True RESTful API
Over the past decades, we’ve seen SOAP fall out of favor as the cool kids transition their services over to the REST or GraphQl paradigms, or so it seems on the surface. In 2000, Dr. Roy Fielding proposed Representational State Transfer or simply called REST as an architectural approach to designing web services. Now that the obligatory introduction(?) is done, let's dive into the content. This article is purely focused on explaining six ground principles laid down by Dr. Fielding in order for an API to be RESTful; it has to adhere to the following six constraints.
Stateless means the server does not remember anything about the user who uses the API. Treats every request as new, where no session, no history. Each request sent from a client to a server will contain all the required information to make the server understand the requests sent from the client. This can be either a part of URL, query parameters, body, or even headers. Once your server processes the request, a response is sent to the client through body, status, or headers.
Basically, The client and the server act independently, each on its own. The client-server architecture enables a uniform interface and separates the server from the clients. Advantages are this improves the scalability of the server component and enhance the portability across multiple platforms.
In REST, there are four key interface constraints that we implement to obtain a uniform interface throughout the application,
- Resource identification where the request to the server has to include a resource identifier. We use the URI standard to identify a resource.
- Resource Manipulation using representations where we use the HTTP standard to describe communication.
- Self-descriptive messages where each request to the API contains all the information the server needs to perform the request.
- Hypermedia as the engine of application state. Use hyperlinks and possibly URI templates to decouple the client from the application-specific URI structure.
This is where we say once a developer becomes familiar with one of your APIs, that developer should be able to follow a similar approach for other APIs. Uniformity.

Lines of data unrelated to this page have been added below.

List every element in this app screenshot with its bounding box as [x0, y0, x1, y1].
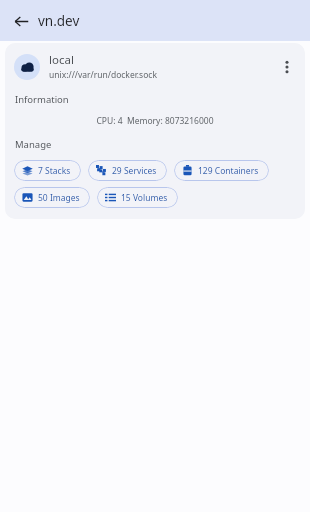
- button[interactable]: More options: [273, 53, 301, 81]
- staticText: 15 Volumes: [121, 192, 168, 204]
- staticText: CPU: 4 Memory: 8073216000: [5, 115, 305, 127]
- staticText: Manage: [15, 138, 52, 151]
- button[interactable]: 129 Containers: [174, 160, 269, 181]
- staticText: local: [49, 52, 74, 68]
- staticText: vn.dev: [38, 12, 80, 30]
- staticText: 7 Stacks: [38, 165, 71, 177]
- staticText: 129 Containers: [198, 165, 259, 177]
- button[interactable]: Back: [6, 6, 36, 36]
- button[interactable]: 15 Volumes: [97, 187, 178, 208]
- staticText: unix:///var/run/docker.sock: [49, 69, 157, 81]
- staticText: 29 Services: [112, 165, 157, 177]
- button[interactable]: 50 Images: [14, 187, 90, 208]
- button[interactable]: 29 Services: [88, 160, 167, 181]
- staticText: Information: [15, 93, 69, 106]
- button[interactable]: local: [5, 52, 305, 81]
- staticText: 50 Images: [38, 192, 80, 204]
- button[interactable]: 7 Stacks: [14, 160, 81, 181]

In order to provide a better performance, the applications are often made cacheable. This is the temporary storage of information outside of the server. If the response is defined as cacheable, then the client cache can reuse the response data for equivalent responses in the future. Caching brings performance improvement for the client-side and reduces the load to the server. But there is a downside, the data can be stale, as a solution what we do is refresh the cache, the server decides when to refresh cache data, and the entity managing the cache enforces it.
The layered system architecture allows an application to be more stable by limiting component behavior. Since there could be a caching layer, a load-balancing layer, or other functionality between client and server those layers should not affect the request or the response. This type of architecture helps in enhancing the application’s security as components in each layer only know about the next immediate layer and no more which promotes separation of concerns.
Code on demand
This is an optional constraint and is used the least. The client can request code from the server, and then the response from the server will contain some code or applets to be downloaded and to be used within the application. In essence, it simplifies the clients by creating an application that doesn’t rely on its own code structure.
REST is an architectural style to support API design. Although widely used, there are some drawbacks like lack of state or stateful mechanism and the possibility of a substantial amount of useless data being shuttled around through requests. This was addressed in another API architecture that is GraphQL. This facilitates retrieving the information from an API endpoint in a way that is catered to your query.
However, REST architecture is by far one of the most widely used architectures and its simplicity facilitates rapid development, integration, testing, and deployment.